Sources: User input handlers (handles_user_input, sec:handles_request), deserialization calls
Sinks: SQL execution, subprocess calls, command execution, template rendering, HTML output, file access, eval usage, external connections
Limits: Bounded by configurable depth (20), paths per source (100), and total visits (10K). Truncation diagnostics are emitted when any limit is hit, distinguishing "no findings" from "analysis was truncated."
SARIF Ingestion¶
External static analyzer output (SARIF 2.1.0) can be ingested and mapped to CPG nodes:
- Parse SARIF JSON (runs, results, locations)

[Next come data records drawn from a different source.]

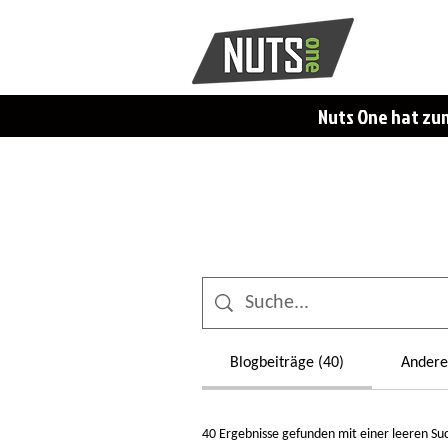
Nuts One hat zum
Blogbeiträge (40)
Andere 
40 Ergebnisse gefunden mit einer leeren Su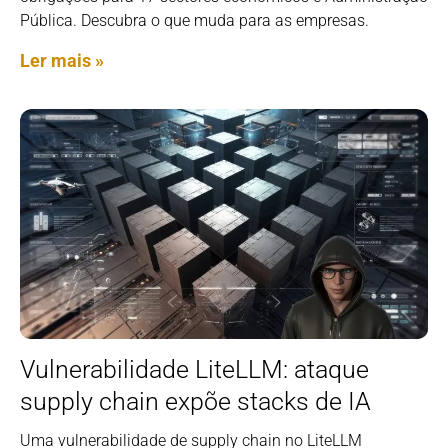
Pública. Descubra o que muda para as empresas.
Ler mais »
Vulnerabilidade LiteLLM: ataque
supply chain expõe stacks de IA
Uma vulnerabilidade de supply chain no LiteLLM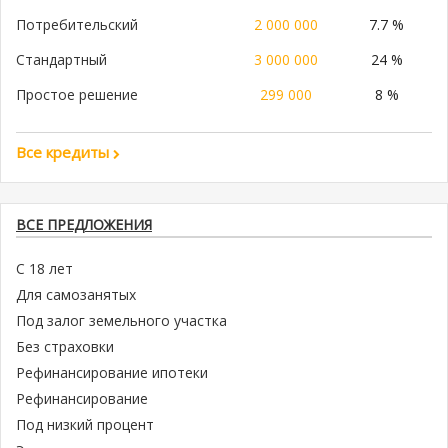
Потребительский
2 000 000
7.7 %
Стандартный
3 000 000
24 %
Простое решение
299 000
8 %
Все кредиты
ВСЕ ПРЕДЛОЖЕНИЯ
С 18 лет
Для самозанятых
Под залог земельного участка
Без страховки
Рефинансирование ипотеки
Рефинансирование
Под низкий процент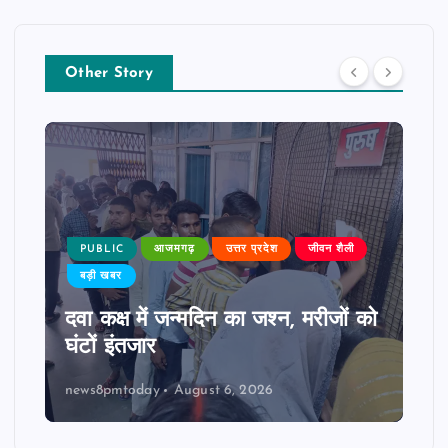
Other Story
PUBLIC
आजमगढ़
उत्तर प्रदेश
जीवन शैली
बड़ी खबर
दवा कक्ष में जन्मदिन का जश्न, मरीजों को
घंटों इंतजार
news8pmtoday
August 6, 2026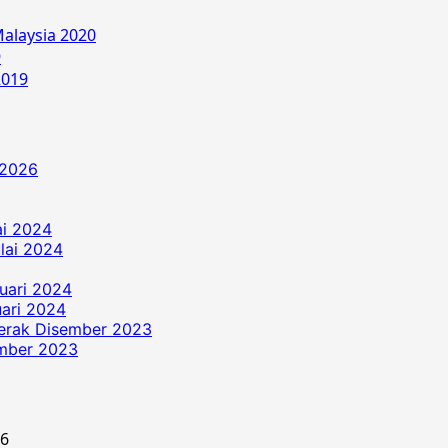
alaysia 2020
9
2019
 2026
ai 2024
ulai 2024
uari 2024
ari 2024
erak Disember 2023
ember 2023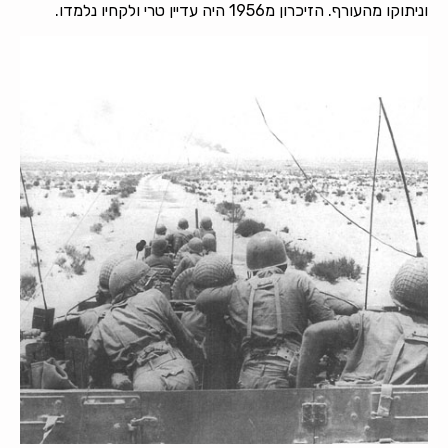
וניתוקו מהעורף. הזיכרון מ1956 היה עדיין טרי ולקחיו נלמדו.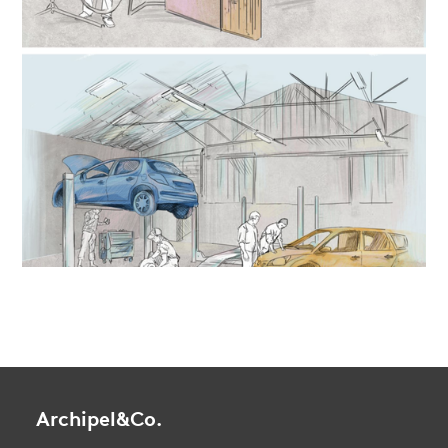
Archipel&Co.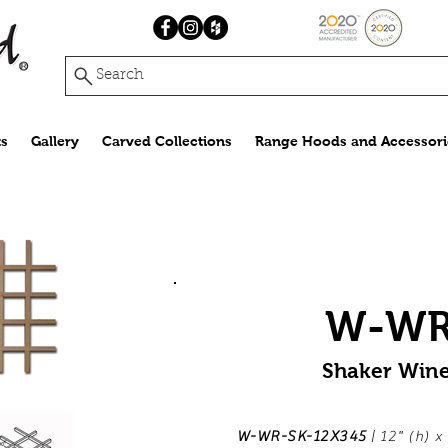
Search
s
Gallery
Carved Collections
Range Hoods and Accessori
W-WR
Shaker Wine
W-WR-SK-12X345
| 12" (h) 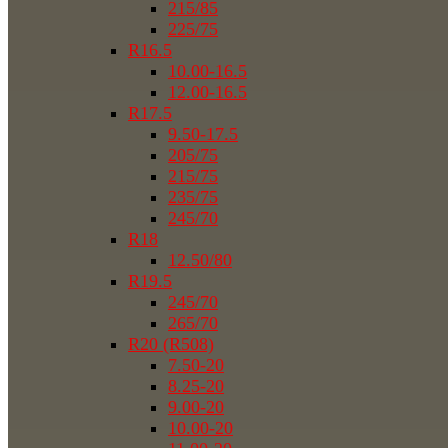
215/85
225/75
R16.5
10.00-16.5
12.00-16.5
R17.5
9.50-17.5
205/75
215/75
235/75
245/70
R18
12.50/80
R19.5
245/70
265/70
R20 (R508)
7.50-20
8.25-20
9.00-20
10.00-20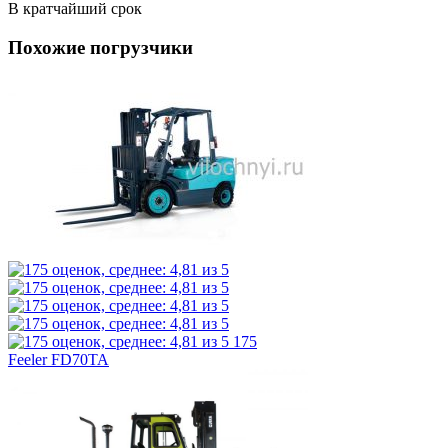
В кратчайший срок
Похожие погрузчики
175
Feeler FD70TA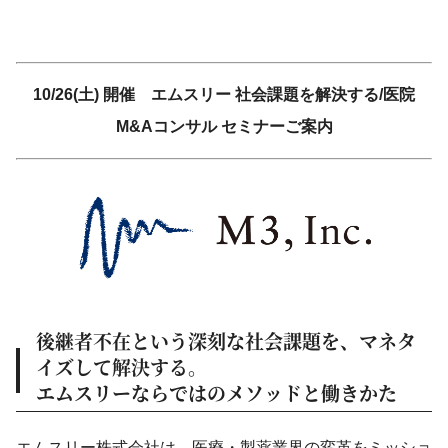
10/26(土) 開催 エムスリー 社会課題を解決する/医院
M&Aコンサル セミナーご案内
後継者不在という深刻な社会課題を、マネタ
イズして解決する。
エムスリーならではのメソッドと働きかた
エムスリー株式会社は、医療・製薬業界の変革をミッショ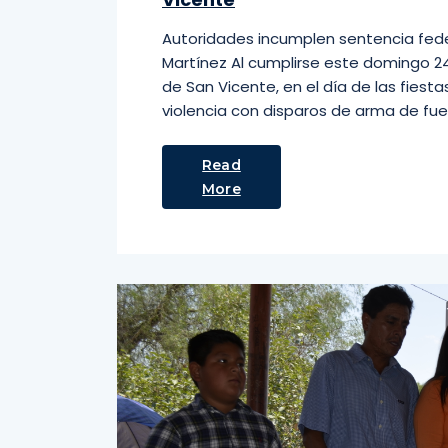
Autoridades incumplen sentencia feder
Martínez Al cumplirse este domingo 2
de San Vicente, en el día de las fies
violencia con disparos de arma de fu
Read
More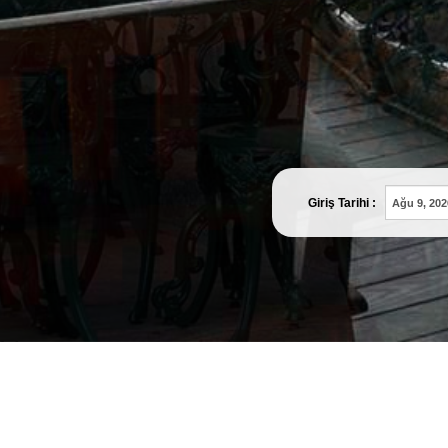
Giriş Tarihi :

- Normalize file paths to repo-relative
- Match each finding to the tightest-fitting CPG node at that location
- Add
sarif:<tool>:<rule_id>annotation to matched nodes
This enriches external findings with architecture context. A Semgrep finding at handler.go:42 gains CPG context about trust level, RBAC permissions, and data flow paths.
Validation: Schema validation, path normalization (strips configurable prefix for containerized scanners), annotation sanitization ([a-zA-Z0-9_-]), 50K result size limit.
# Ingest standalone
arch-analyzer ingest gosec.sarif --graph code-graph.json --output enriched-graph.json
# Ingest during scan
arch-analyzer scan /path/to/repo --import-sarif gosec.sarif,semgrep.sarif
Structural Diff¶
Compare two code-graph.json files to detect changes:
Detects: new/removed functions, changed complexity, new call edges, trust level changes, new annotations. Useful for PR review automation and regression detection.
Architecture Enrichment¶
When --with-arch is provided, the CPG gains an ArchData sidecar containing extracted architecture data (CRDs, RBAC, services, etc.). This enables queries that cross-reference code against architecture:
- CGA-U01: Compare CRD version references in code against extracted CRD schemas
- Architecture-aware taint analysis: Follow data through known API boundaries
- Finding enrichment: Add
ArchRefto findings linking code to architecture components
Thread Safety¶
The CPG implementation (pkg/graph/cpg.go) is thread-safe:
sync.RWMutexprotects all node and edge operations- Multiple annotators can read concurrently
- Write operations (adding nodes/edges) are serialized
Output¶
The CPG is serialized to code-graph.json with a schema version:
Security findings are written to security-findings.json (JSON) or findings.sarif (SARIF 2.1.0).